How do you measure fun? How do you measure the engagement of an in-person or online group? What are the ingredients that make team building experiences special? Answering these questions demands our product teams gather and synthesize data in creative new ways.

We observe dozens of games each week and debrief with guests to probe deeper into specific aspects of their experience. We care deeply about engagement and camaraderie and look at things like, how often is each player interacting with others throughout the experience? We’re looking for moments that create laughter and joy, or moments that are too challenging.

All of this data informs our game and technology development processes, as well as how our world-class operations teams execute our experiences. At the end of the day, the insights and lessons our teams extract from data is what matters. If you have a mountain of data but no one can make use of it, what’s the point?

What types of technologies are CIOs implementing in their companies?

Many CIOs seem to be grappling with the opposite question, actually: what technology can I remove from my organization? Workers are overloaded with SaaS. Leaders understand that setting down one tool to pick up another costs focus and time, and that switching context is a productivity killer. 

Since Covid, Zoom has become a critical tool in our stack alongside Slack, Basecamp, Google Suite, Loom and Calendly. My goal as a leader is to create a simple ecosystem of tools that allow teams to collaborate and communicate effectively. I believe teams are most effective when they are empowered to work asynchronously. Creating this environment means having the right tools in place, but also re-enforcing a culture of writing so when people interface the information and work shared is thoughtful and complete.

For my teams, the core tools are Basecamp for project management, Slack for communication and Google Suite (Docs, Sheets, Drive, Mail, etc.) for just about everything else. Beyond that, I empower people to select their own additional tools that complement this core stack without cluttering their individual toolset. 

Long term, I think leaders will get back to basics. Word processing and spreadsheet technologies are extremely versatile and stable. In my younger years I searched for the next great SaaS tool, but these days I ask myself, would a tool I already own solve this problem?

What types of solutions would help distributed teams maintain a more engaging company culture?

Team building engagements are a wonderful way to engage employees. These experiences bring people together and inspire communication, friendly competition and joy.

I’m excited to witness change in how companies think about office space and travel. Bringing humans together is important, and possible if companies repurpose rent toward culture building. Automattic, distributed since inception, is a great example of this: they bring everyone in the company together once per year, and each functional team together once per year instead of spending money on office space. 

Each person is an individual and requires unique support to thrive. Providing an office space for those who flourish there is useful, but supporting hybrid or distributed works with co-working stipends, team travel, etc., is an interesting area that I believe companies will utilize to attract great talent in the coming years.

How will technology impact the hybrid work model in the next few years?

This is a challenging question because it’s still not clear to anyone what “hybrid work” actually means.

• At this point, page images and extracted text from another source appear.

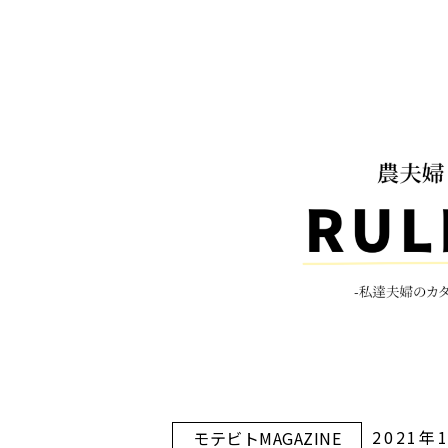
2021年
モテビトMAGAZINE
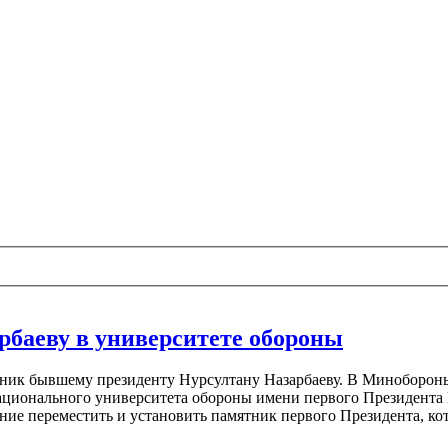
рбаеву в университете обороны
ник бывшему президенту Нурсултану Назарбаеву. В Минобороны 
ационального университета обороны имени первого Президента
ение переместить и установить памятник первого Президента, к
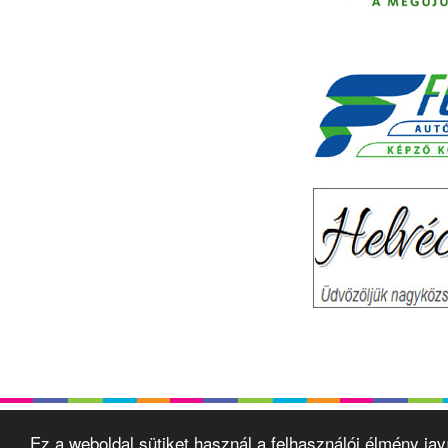
Ez a weboldal sütiket használ a felhasználói élmény ja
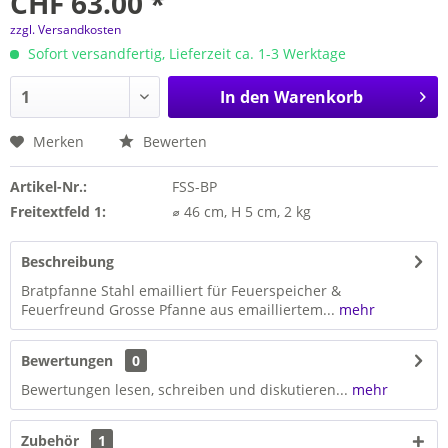
CHF 63.00 *
zzgl. Versandkosten
Sofort versandfertig, Lieferzeit ca. 1-3 Werktage
In den
Warenkorb
Merken
Bewerten
Artikel-Nr.:
FSS-BP
Freitextfeld 1:
⌀ 46 cm, H 5 cm, 2 kg
Beschreibung
Bratpfanne Stahl emailliert für Feuerspeicher &
Feuerfreund Grosse Pfanne aus emailliertem...
mehr
Bewertungen
0
Bewertungen lesen, schreiben und diskutieren...
mehr
Zubehör
1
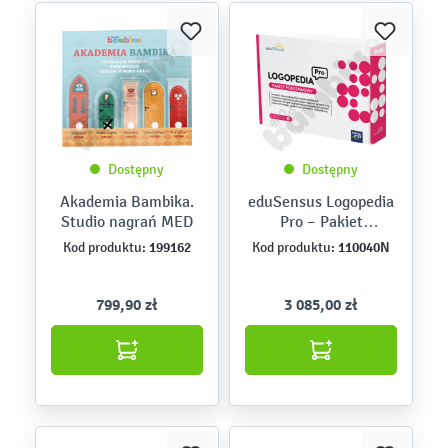
Dostępny
Dostępny
Akademia Bambika.
eduSensus Logopedia
Studio nagrań MED
Pro – Pakiet
Podstawowy
199162
110040N
Kod produktu:
Kod produktu:
799,90 zł
3 085,00 zł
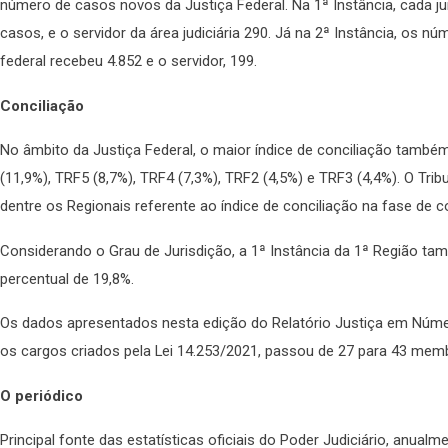
número de casos novos da Justiça Federal. Na 1ª Instância, cada j
casos, e o servidor da área judiciária 290. Já na 2ª Instância, o
federal recebeu 4.852 e o servidor, 199.
Conciliação
No âmbito da Justiça Federal, o maior índice de conciliação també
(11,9%), TRF5 (8,7%), TRF4 (7,3%), TRF2 (4,5%) e TRF3 (4,4%). O T
dentre os Regionais referente ao índice de conciliação na fase d
Considerando o Grau de Jurisdição, a 1ª Instância da 1ª Região t
percentual de 19,8%.
Os dados apresentados nesta edição do Relatório Justiça em Núm
os cargos criados pela Lei 14.253/2021, passou de 27 para 43 mem
O periódico
Principal fonte das estatísticas oficiais do Poder Judiciário, anual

From the employees’ perspective, it can mean sometimes working from an office or co-working space, and sometimes working from home. For employers it means different things, including some teams being entirely in-office and others entirely distributed. 

What most leaders do agree on is that the future of work is forever changed. Covid proved distributed work is possible; leaders changed their minds about this because they had to, and a new generation of managers and leaders have been exposed to building teams and organizations in ways that have never been tried before.

Video conferencing tools like Zoom are obviously here to stay. Asynchronous collaboration is the name of the game. Enabling individuals to collaborate and share ideas effectively across state lines, time zones, etc., has become table stakes for great teams.

I believe technology to support team development, wellness and work/life balance will create significant impact in the coming years. We’ve figured out how to work in new ways, but we’re still figuring out how to manage, coach and lead in new ways. For many of us, we’re figuring out how to live in new ways. The questions we need technology to help us answer are: how do we keep workers engaged when they are working in new ways? How do we build culture when our teams are spread around the world? How do we celebrate together?